Use a reset stylesheet
All browsers have their own defaults for paddings, margins and all sorts of settings which can make your life harder. So level the playing field by using a reset stylesheet to bring them all as close to each other as possible before you even start. Just Google around to find the one you want to use.
Use the right tool for the job
I won’t go into this too much as it should be obvious, it basically means that you should use HTML as it was suppose to be used e.g. use a table for tabular data, fieldsets to group logical form fields, a label to describe a field’s purpose (Read up on it, you may not know as much as you think.)
Don’t abuse your HTML
Adding HTML to the page so that it is easier to style it is a no no! e.g. adding an empty item in a list or empty paragraphs. Not only is the added HTML irrelevant and useless but you are making more work for yourself. Why? Because you have just tied your stylesheet directly to your HTML, if you want to change your styles then it’s likely you will have to change that HTML too. CSS was created to be separate from HTML so that’s how you should use it.

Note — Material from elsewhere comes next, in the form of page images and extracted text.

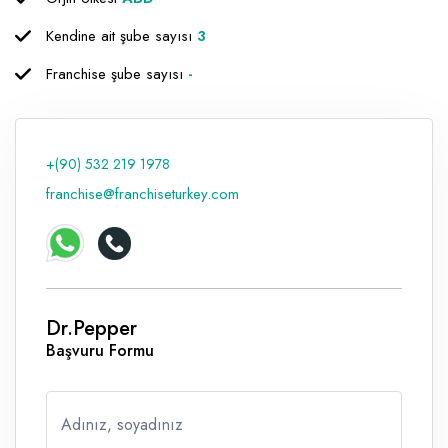
Raf ve Depo Sistemleri
Kendine ait şube sayısı
3
Reklam - Tanıtım - PR ve İnternet
Franchise şube sayısı
-
Seyahat - Rent A Car
Tabela - Dijital Baskı
+(90) 532 219 1978
franchise@franchiseturkey.com
Dr.Pepper
Başvuru Formu
Adınız, soyadınız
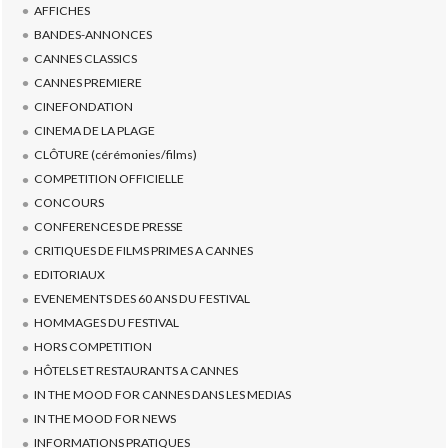
AFFICHES
BANDES-ANNONCES
CANNES CLASSICS
CANNES PREMIERE
CINEFONDATION
CINEMA DE LA PLAGE
CLÔTURE (cérémonies/films)
COMPETITION OFFICIELLE
CONCOURS
CONFERENCES DE PRESSE
CRITIQUES DE FILMS PRIMES A CANNES
EDITORIAUX
EVENEMENTS DES 60 ANS DU FESTIVAL
HOMMAGES DU FESTIVAL
HORS COMPETITION
HÔTELS ET RESTAURANTS A CANNES
IN THE MOOD FOR CANNES DANS LES MEDIAS
IN THE MOOD FOR NEWS
INFORMATIONS PRATIQUES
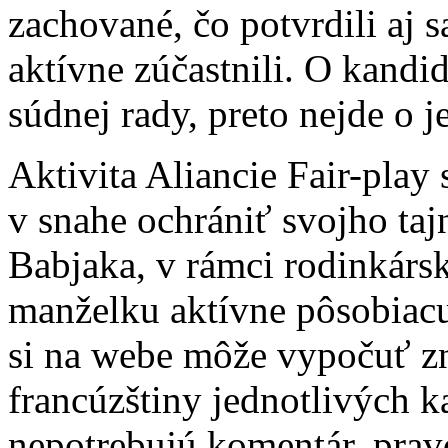
zachované, čo potvrdili aj 
aktívne zúčastnili. O kand
súdnej rady, preto nejde o 
Aktivita Aliancie Fair-play
v snahe ochrániť svojho taj
Babjaka, v rámci rodinkárs
manželku aktívne pôsobiac
si na webe môže vypočuť zna
francúzštiny jednotlivých k
nepotrebujú komentár, pra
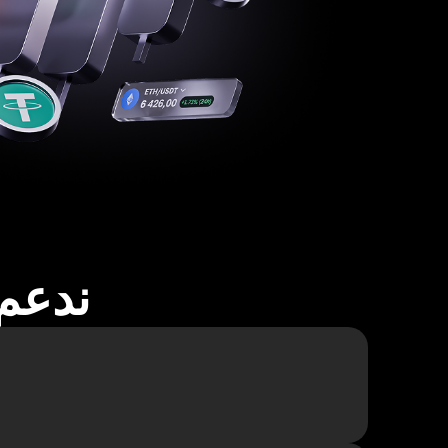
ندعم أكثر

I see so much unnecessary CSS in stylesheets because a developer doesn’t understand that a div will fill up the full width of its parent or that a standard hyperlink can’t have padding unless it is set to a block. Have a read of this article (which I just found) which does a good job of explaining how blocks and inline elements work. Also check this bad boy which may clear a few things up what can or can’t be which type of display setting.
Avoid floats and widths
Floats are great but often over used, this goes the same for widths. Try to think of ways to styling the page without using either. There is a good reason for limiting the use of these, for floats it simply limits the number of issues you will have because lots of bugs often relate to floats whether that is an un-cleared item within it or even numorous bugs found within in IE6 (which is still going to be here for a year or two trust me!) As far as widths are concerned you can often let elements fill out the parent container, it’s a natural thing to do so let it do it. The bonus side effect is that the fewer widths you have the easier it is to update a site when it changes dimensions as everything just fills to the parent’s new size.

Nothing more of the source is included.